Proteomics portrait of archival lesions of chronic pancreatitis

Abstract

Chronic pancreatitis is a chronic inflammatory disorder of the pancreas. The etiology is multi-fold, but all lead to progressive scarring and loss of pancreatic function. Early diagnosis is difficult; and the understanding of the molecular events that underlie this progressive disease is limited. In this study, we investigated differential proteins associated with mild and severe chronic pancreatitis in comparison with normal pancreas and pancreatic cancer. Paraffin-embedded formalin-fixed tissues from five well-characterized specimens each of normal pancreas (NL), mild chronic pancreatitis (MCP), severe chronic pancreatitis (SCP) and pancreatic ductal adenocarcinoma (PDAC) were subjected to proteomic analysis using a "label-free" comparative approach. Our results show that the numbers of differential proteins increase substantially with the disease severity, from mild to severe chronic pancreatitis, while the number of dysregulated proteins is highest in pancreatic adenocarcinoma. Important functional groups and biological processes associated with chronic pancreatitis and cancer include acinar cell secretory proteins, pancreatic fibrosis/stellate cell activation, glycoproteins, and inflammatory proteins. Three differential proteins were selected for verification by immunohistochemistry, including collagen 14A1, lumican and versican. Further canonical pathway analysis revealed that acute phase response signal, prothrombin activation pathway, and pancreatic fibrosis/pancreatic stellate cell activation pathway were the most significant pathways involved in chronic pancreatitis, while pathways relating to metabolism were the most significant pathways in pancreatic adenocarcinoma.

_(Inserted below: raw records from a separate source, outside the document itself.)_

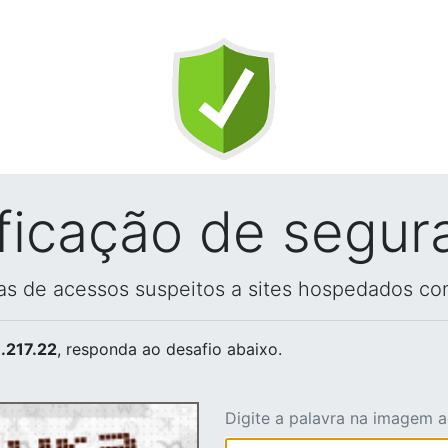
ificação de segur
vas de acessos suspeitos a sites hospedados co
.217.22
, responda ao desafio abaixo.
Digite a palavra na imagem 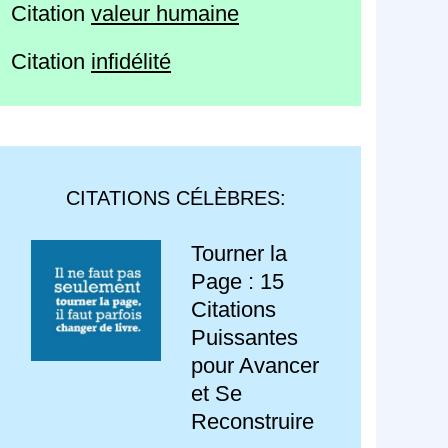
Citation
valeur humaine
Citation
infidélité
CITATIONS CÉLÈBRES:
Tourner la
Page : 15
Citations
Puissantes
pour Avancer
et Se
Reconstruire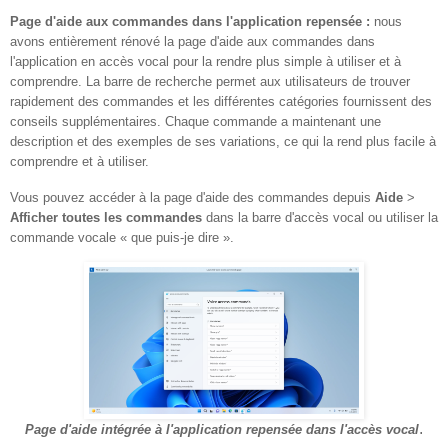
Page d'aide aux commandes dans l'application repensée :
nous
avons entièrement rénové la page d'aide aux commandes dans
l'application en accès vocal pour la rendre plus simple à utiliser et à
comprendre. La barre de recherche permet aux utilisateurs de trouver
rapidement des commandes et les différentes catégories fournissent des
conseils supplémentaires. Chaque commande a maintenant une
description et des exemples de ses variations, ce qui la rend plus facile à
comprendre et à utiliser.
Vous pouvez accéder à la page d'aide des commandes depuis
Aide
>
Afficher toutes les commandes
dans la barre d'accès vocal ou utiliser la
commande vocale « que puis-je dire ».
.
Page d'aide intégrée à l'application repensée dans l'accès vocal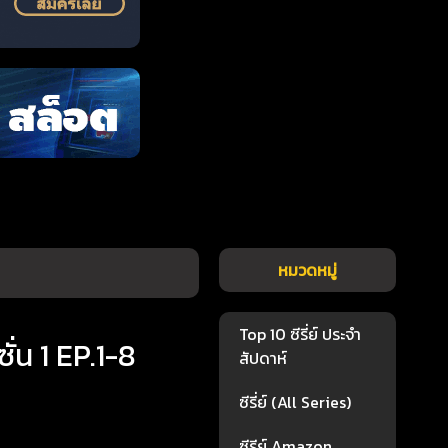
หมวดหมู่
Top 10 ซีรี่ย์ ประจำ
่น 1 EP.1-8
สัปดาห์
ซีรี่ย์ (All Series)
ซีรีย์ Amazon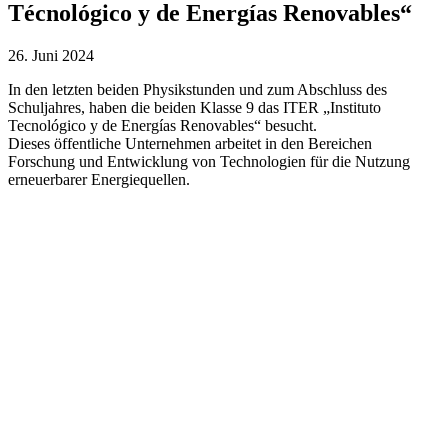
Técnológico y de Energías Renovables“
26. Juni 2024
In den letzten beiden Physikstunden und zum Abschluss des
Schuljahres, haben die beiden Klasse 9 das ITER „Instituto
Tecnológico y de Energías Renovables“ besucht.
Dieses öffentliche Unternehmen arbeitet in den Bereichen
Forschung und Entwicklung von Technologien für die Nutzung
erneuerbarer Energiequellen.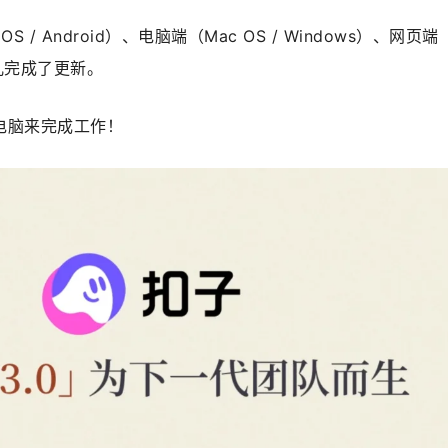
 / Android）、电脑端（Mac OS / Windows）、网页端
道儿完成了更新。
电脑来完成工作！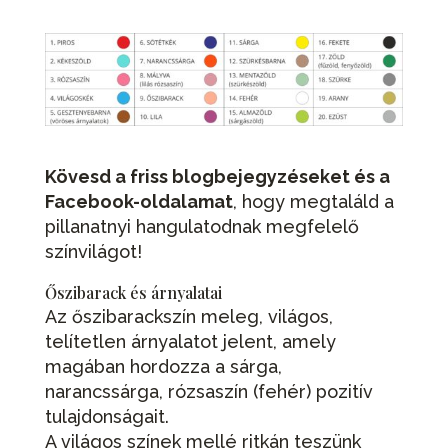
Kövesd a friss blogbejegyzéseket és a
Facebook-oldalamat
, hogy megtaláld a
pillanatnyi hangulatodnak megfelelő
színvilágot!
Őszibarack és árnyalatai
Az őszibarackszín meleg, világos,
telítetlen árnyalatot jelent, amely
magában hordozza a sárga,
narancssárga, rózsaszín (fehér) pozitív
tulajdonságait.
A világos színek mellé ritkán teszünk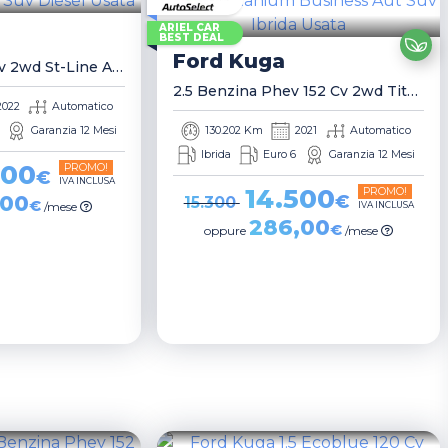
ARIEL CAR
BEST DEAL
Ford
Kuga
1.5 Ecoblue 120 Cv 2wd St-Line Auto Suv
2.5 Benzina Phev 152 Cv 2wd Titanium Business Aut Suv
2022
Automatico
Garanzia 12 Mesi
130.202 Km
2021
Automatico
Ibrida
Euro 6
Garanzia 12 Mesi
500
PROMO!
€
IVA INCLUSA
14.500
PROMO!
,00
€
15.300
€
/mese
IVA INCLUSA
286,00
€
oppure
/mese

Our study reveals a group of differentially expressed proteins and the related pathways that may shed light on the pathogenesis of chronic pancreatitis and the common molecular events associated with chronic pancreatitis and pancreatic adenocarcinoma.

Figure 1. Histology of chronic pancreatitis, pancreatic adenocarcinoma and normal pancreas.

a). non-disease pancreas; b). mild chronic pancreatitis; c). severe chronic pancreatitis; d). pancreatic ductal adenocarcinoma.

Figure 2. The workflow of the label-free quantitative proteomics pipeline for analyzing dissected formalin-fixed, paraffin-embedded tissue specimens.

Figure 3. Quantitative proteomics results.

a). evaluation of the reproducibility between the duplicates at protein level; b). histogram of protein ratio distribution in natural log scale.

Figure 4. The differentially expressed proteins in MCP, SCP and PDAC.

a). the number of differential proteins in MCP, SCP and PDAC using normal pancreas as a comparison. b). the overlap of the differential proteins with concurrent abundant changes in MCP, SCP and PDAC.

Figure 5. The expression of pancreatic acinar cell secretory enzymes and the related inhibitors.

Figure 6. The expression of some of the differential proteins related to ECM and stellate cell activation.

Figure 7. The expression of some of the differential proteins associated with wounding response and inflammation.

Figure 8. Immunohistochemical confirmation of proteomic findings in chronic pancreatitis and pancreatic adenocarcinoma.

Lumican (a–d) not seen in NL (a), but is overexpressed in acinar cells of MCP (b), SCP (c), and only in the stroma of PDAC (d). Versican (e–h) is mainly over-expressed in the stroma of MCP (f), SCP (g), and PDAC (h). Col14A1 (i–l) is over-expressed in acinar and ductal cells of MCP (j), and SCP (k), but not in PDAC (l).